README.md
July 21, 2020 ยท View on GitHub
Binary2Groundtruth
Generates a ground truth map of a binary with the help of debug symbols.

Features
- Cross-platform
- Supports PE and ELF binaries.
- Generates detailed ground truth mappings.
Goal
Provide a cross-platform utility to generate ground truth mappings from binaries for further analysis and evaluation.

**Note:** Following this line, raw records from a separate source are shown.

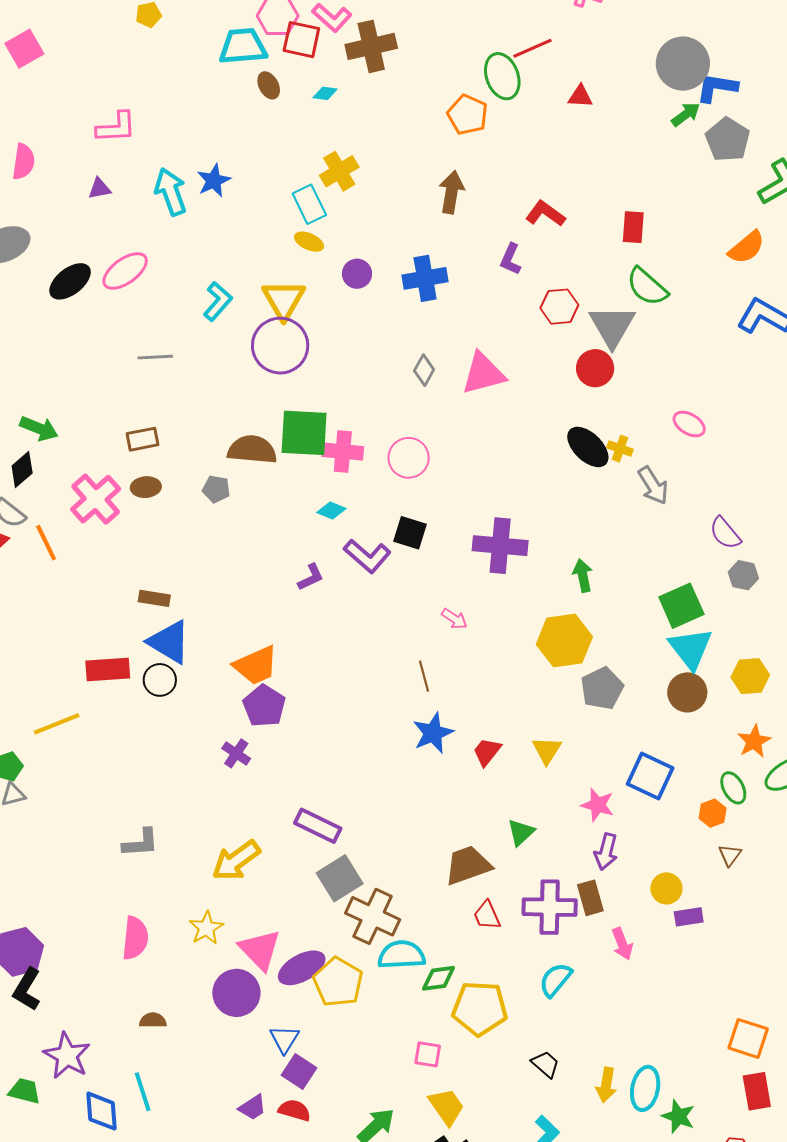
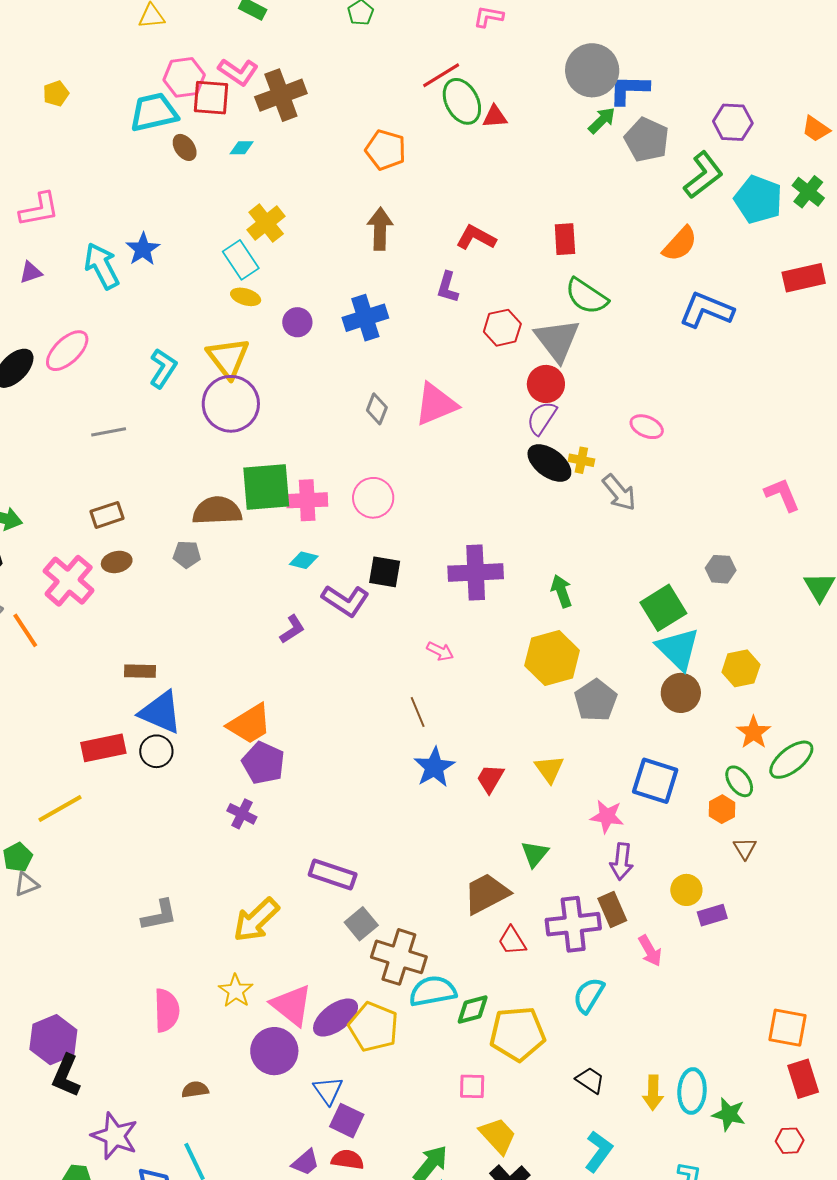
green ellipse: (502, 76) -> (462, 101), moved
purple semicircle: (725, 533) -> (542, 418), moved, turned 81
gray square: (340, 878) -> (361, 924), size x0.7

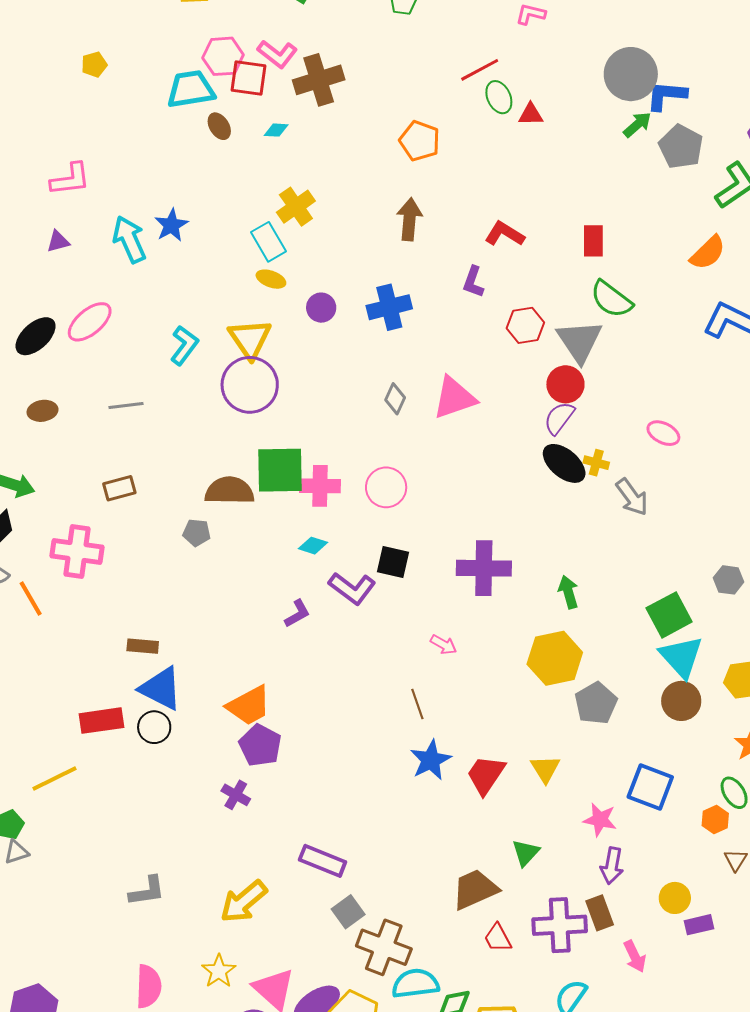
green ellipse: (462, 101) -> (499, 97), size x0.7
brown ellipse: (117, 562) -> (42, 411), moved
pink cross: (69, 581) -> (77, 552), turned -36
red trapezoid: (490, 779) -> (486, 775), size x1.4

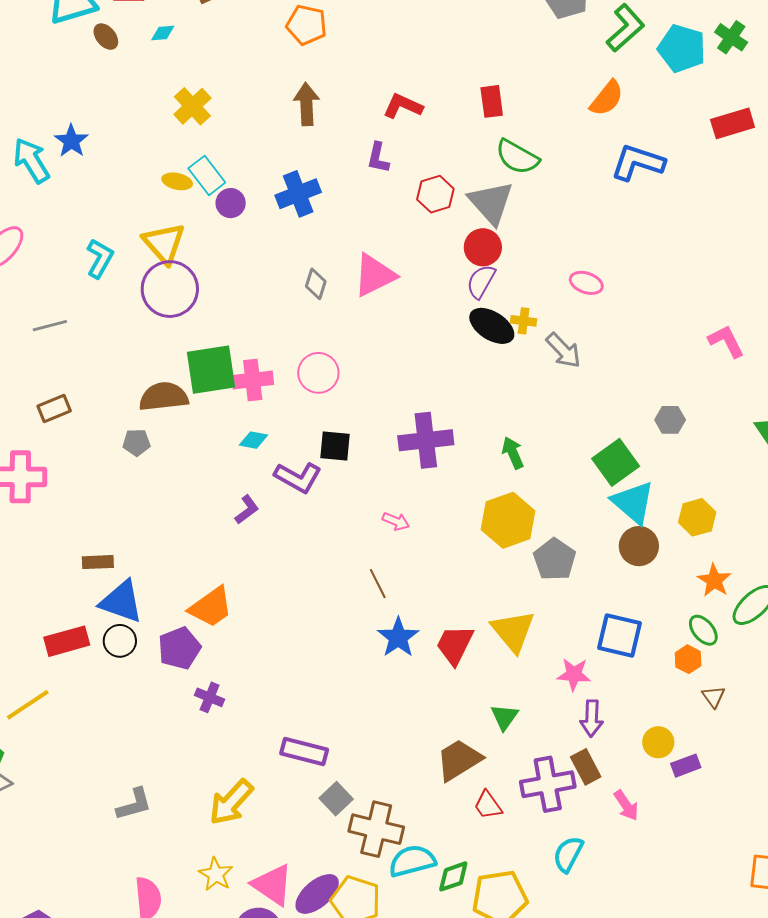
cyan rectangle: (269, 242) -> (207, 175), moved
purple pentagon: (260, 745) -> (179, 648), moved, turned 30
yellow triangle: (545, 769) -> (513, 631), size x1.5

Motivated by of Dennis Andriesse et al. on "An In-Depth Analysis of Disassembly on Full-Scale x86/x64 Binaries"(https://www.usenix.org/conference/usenixsecurity16/technical-sessions/presentation/andriesse).
Usage
Pre-process binaries
Currently the PDB/ELF files do not get automatically parsed with the help of llvm-pdb2yaml/llvm-obj2yaml.
Convert PDB to YAML dump
> $ llvm-pdbutil-<version> pdb2yaml -all <path_to_pdb> > dump
Convert ELF to YAML dump
> $ obj2yaml-<version> <path_to_elf> > dump
Create ground truth map from dump
> $ git clone https://github.com/LL-MM/approxis-groundtruth && cd approxis-groundtruth
> $ cargo build --release
> $ cargo run --release <path_to_yaml_dump> <path_to_binary>
Creates a debug report with statistics and two dumps named <binary_name>.yaml and <binary_name>.txt.
Outputs
YAML
If specified the tool dumps the generated mappings (as well as all functions, data, labels) in a human-friendly YAML file.
RAW
If specified the tool creates a mapping of every single byte within the binary and its corresponding flags.
- C: Code
- I: Instruction Start
- F: Function Start
- R: Return
- 3: Interrupt
- N: Alignment (mostly NOPs)
- D: Data
- U: Unknown
Dependencies
- llvm-pdbutil: LLVMs PDB dumper
- Capstone: Capstone disassembly/disassembler framework.
Acknowledgments
Authors
License
Binary2Groundtruth is licensed under the MIT license.